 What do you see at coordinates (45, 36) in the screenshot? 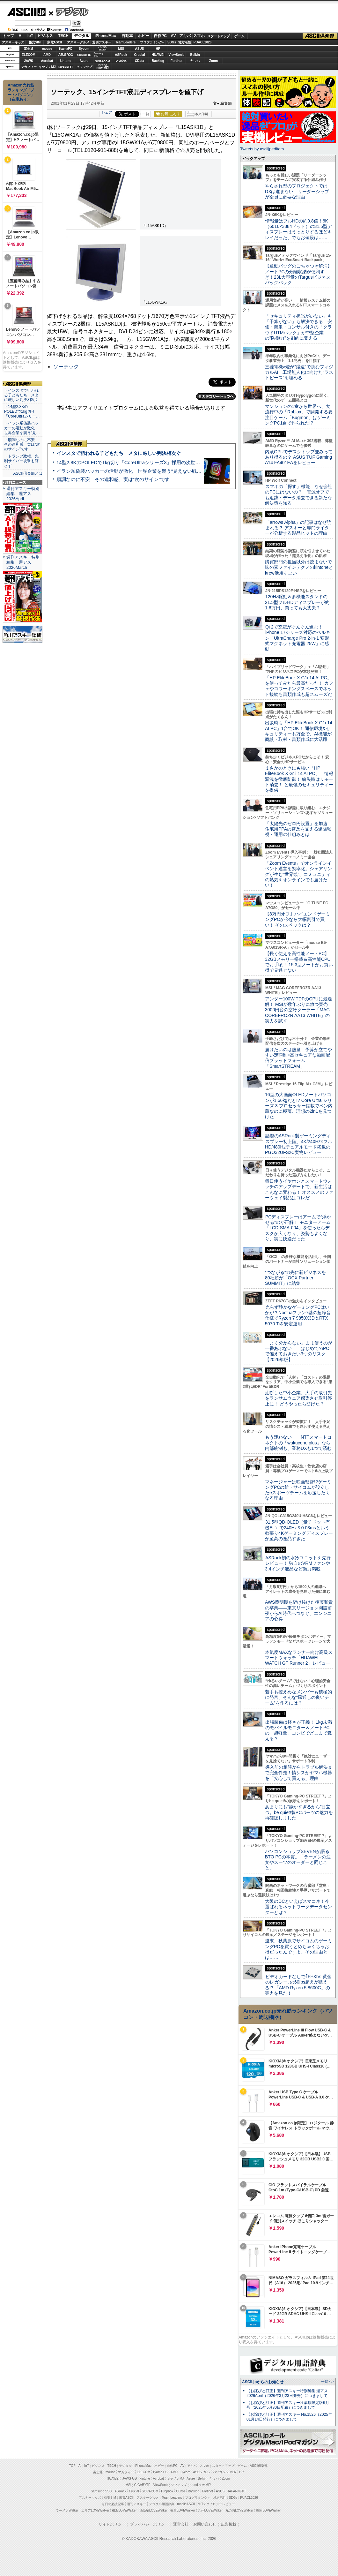
I see `ビジネス` at bounding box center [45, 36].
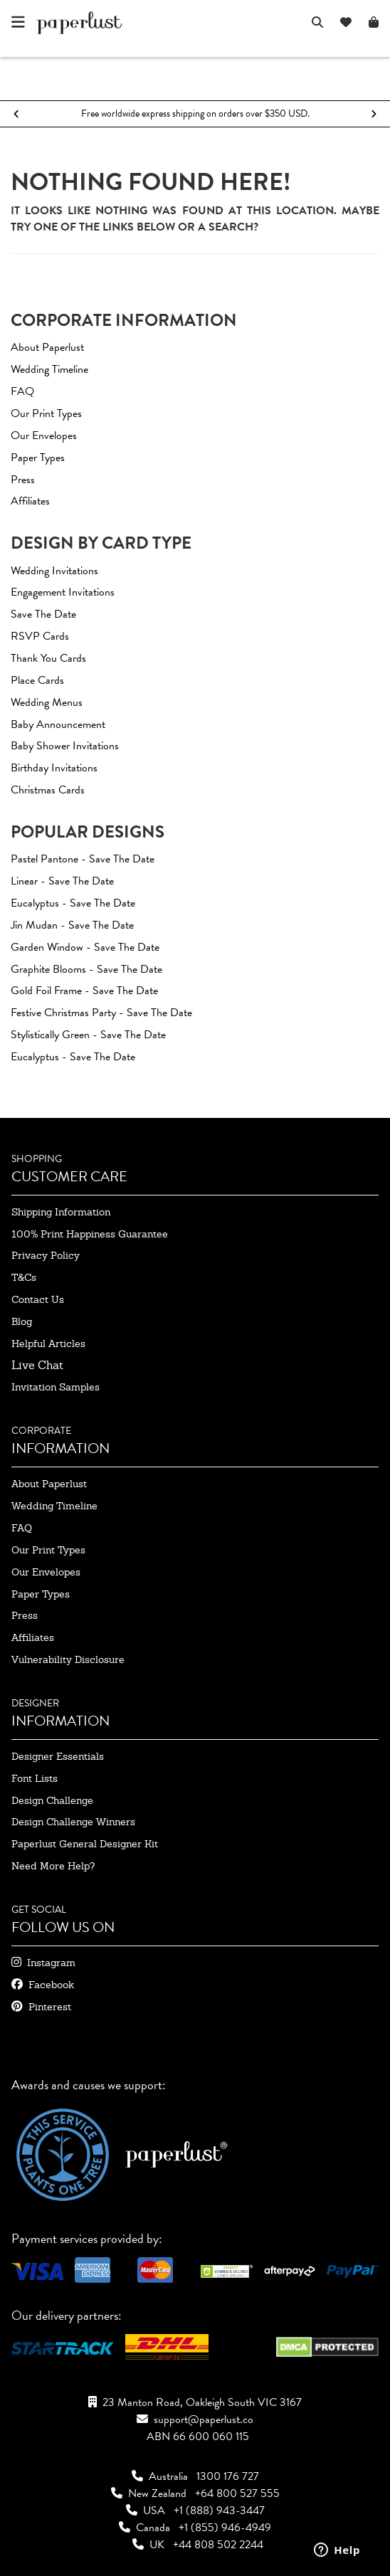 This screenshot has height=2576, width=390. Describe the element at coordinates (23, 479) in the screenshot. I see `Press` at that location.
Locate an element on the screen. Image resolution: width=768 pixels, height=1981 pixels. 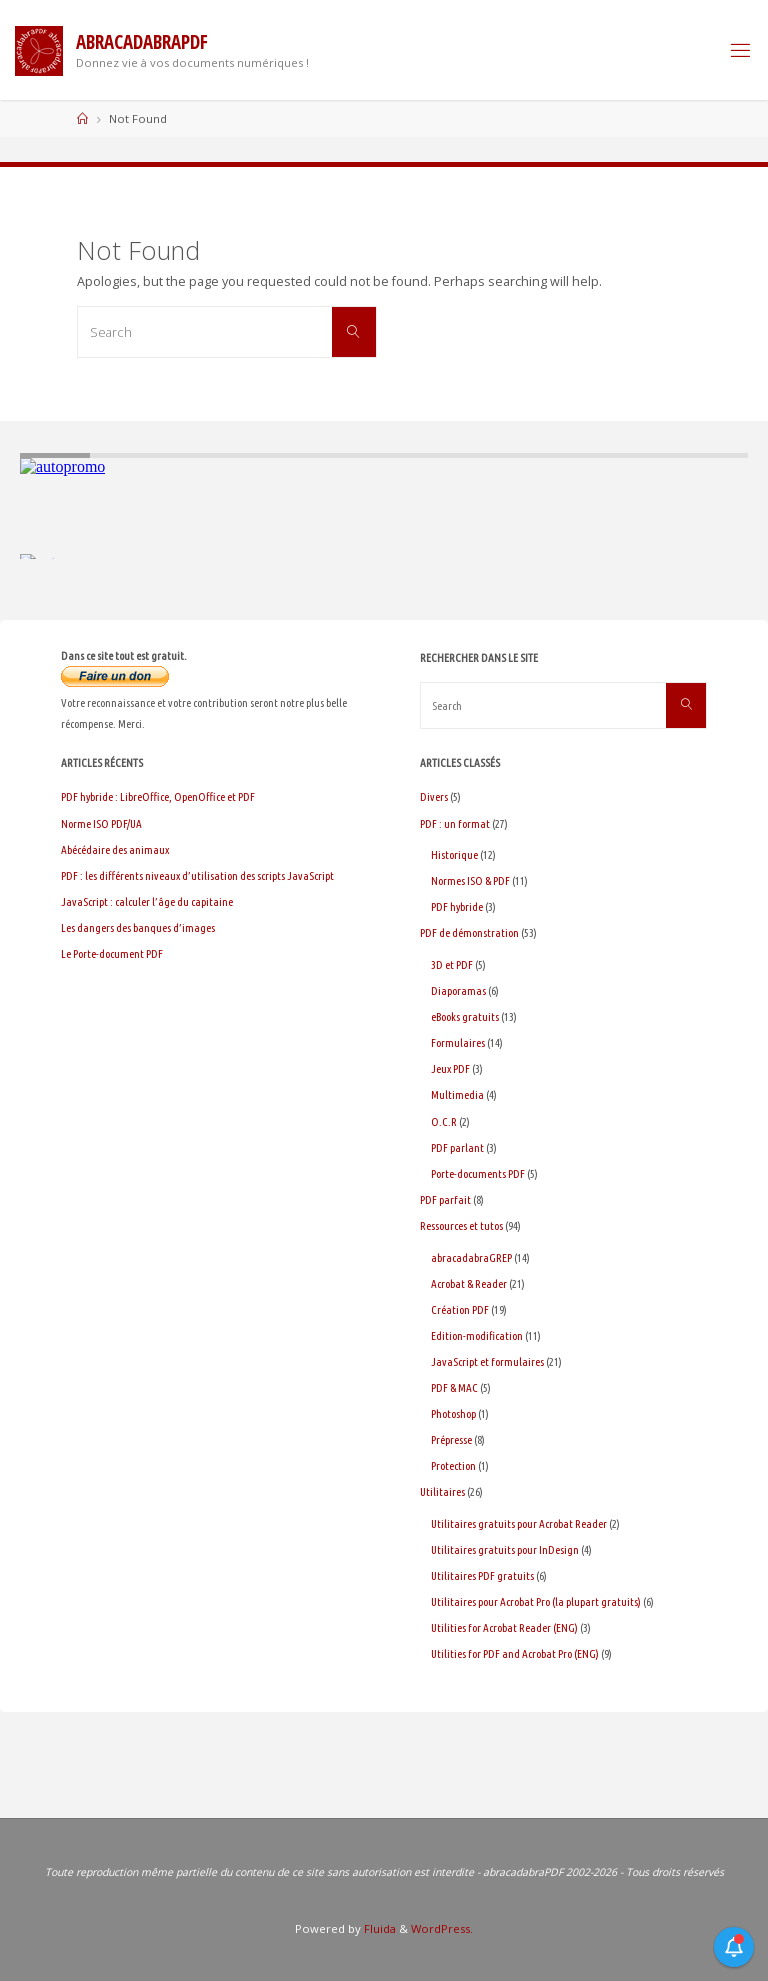
abracadabraGREP is located at coordinates (471, 1257).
# # # # # # #
Task: The required output is the span of lines from the line with "Locate an element" through the final line of the listing above, reproduced exactly, minus the pictures.

Answer to this task:
Locate an element on the screen. Image resolution: width=768 pixels, height=1981 pixels. 
abracadabraGREP is located at coordinates (471, 1257).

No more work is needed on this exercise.